Yilmaz Levent
Projet de recherche
Politikon. Une histoire de la sociabilité
Résumé du projet
L’enjeu principal de cette recherche est de comprendre la formation des idées européennes sur la sociabilité de l’homme et l’origine des sociétés humaines. La question de savoir comment, dans le passé, les humains ont formé le phénomène appelé société s’accompagne d’une question parallèle sur la nature de l’homme, telles qu’elles ont été posées par les philosophes politiques postérieurs à la Renaissance. À partir de 1500, une spéculation fictive (la liberté primordiale de l’homme comme source de terreur et obstacle à la formation de la société, mais aussi comme source principale de l’idée de contrat social et de la création de l’État) va constituer la base de la politique moderne. Cette fiction n’est ni biblique, ni aristotélicienne : elle provient très probablement de la lecture du livre V de Lucrèce et des premières phrases du Corpus iuris civilis d’Ulpien dans lesquelles il définit le droit naturel. Vico traite essentiellement de ce problème, afin de critiquer Hobbes et grâce à ces critiques et à la réinterprétation de l’idée de « contrat » et de « droits », une nouvelle culture politique s’épanouira en Europe.
Autres séjours à l’Imera
CHERCHEUR PRINCIPAL 2019-2021 — Senior Fellow
L’écriture et l’épistémologie des sciences humaines et sociales, l’interdisciplinarité et le comparatisme à l’échelle globale
L’écriture des Sciences humaines et sociales (SHS) ont beaucoup appris des tournants de ces dernières décennies : elles se sont enrichies incroyablement de ces débats sur son épistémologie et sa réflexivité ; ainsi, on pourra inventer à l’Iméra une équipe de travail de « méthode de recherche interdisciplinaire et comparatiste » qui prendra en considération toute la richesse et la misère de l’expérience des SHS. Dans ce projet scientifique d’au-moins trois ans, on pourra revoir les bases ontologiques et épistémologiques de l’écriture scientifique (histoire, anthropologie, sociologie, droit, économie etc.) et dresser un travail d’ensemble ; cela sera un projet fidèle aux aspirations scientifiques de l’Iméra.

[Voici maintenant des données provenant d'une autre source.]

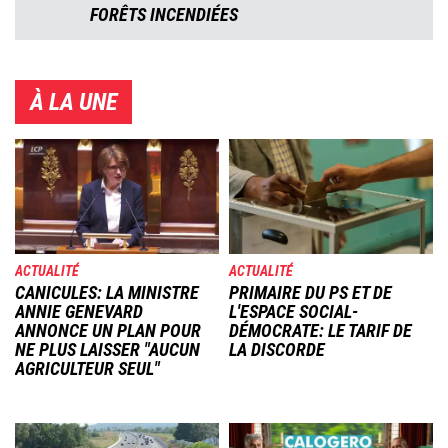
FORÊTS INCENDIÉES
À LA UNE
Image
Image
ACTUALITÉ
ACTUALITÉ
CANICULES: LA MINISTRE
PRIMAIRE DU PS ET DE
ANNIE GENEVARD
L'ESPACE SOCIAL-
ANNONCE UN PLAN POUR
DÉMOCRATE: LE TARIF DE
NE PLUS LAISSER "AUCUN
LA DISCORDE
AGRICULTEUR SEUL"
Image
Image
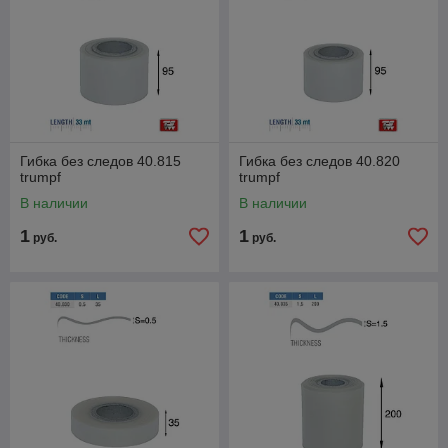
Гибка без следов 40.815
Гибка без следов 40.820
trumpf
trumpf
В наличии
В наличии
1
1
руб.
руб.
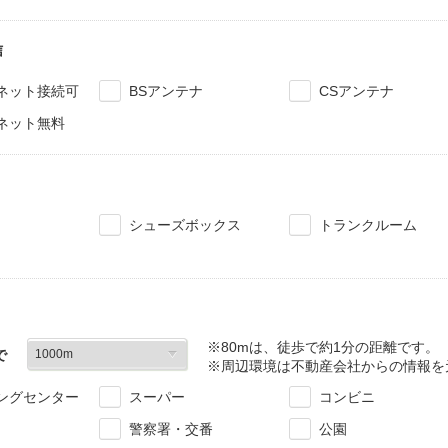
信
ネット接続可
BSアンテナ
CSアンテナ
ネット無料
シューズボックス
トランクルーム
※80mは、徒歩で約1分の距離です。
で
※周辺環境は不動産会社からの情報を
ングセンター
スーパー
コンビニ
警察署・交番
公園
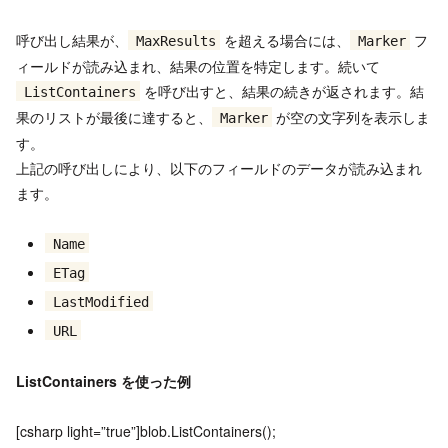
呼び出し結果が、
を超える場合には、
フ
MaxResults
Marker
ィールドが読み込まれ、結果の位置を特定します。続いて
を呼び出すと、結果の続きが返されます。結
ListContainers
果のリストが最後に達すると、
が空の文字列を表示しま
Marker
す。
上記の呼び出しにより、以下のフィールドのデータが読み込まれ
ます。
Name
ETag
LastModified
URL
ListContainers を使った例
[csharp light=”true”]blob.ListContainers();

Les équipes venues du monde entier, y pourront travailler avec les chercheurs de l’AMU et de l’EHESS ensemble à « une recherche interdisciplinaire et comparatiste des problèmes et non pas de doctrines : un questionnement interdisciplinaire se faisant, et tissant sans cesse, à partir de l’empilement des questionnements déjà formulés, les conditions de possibilité d’une interrogation nouvelle ». Notre objet d’étude est et sera exactement de repenser l’écriture-même des sciences humaines et sociales.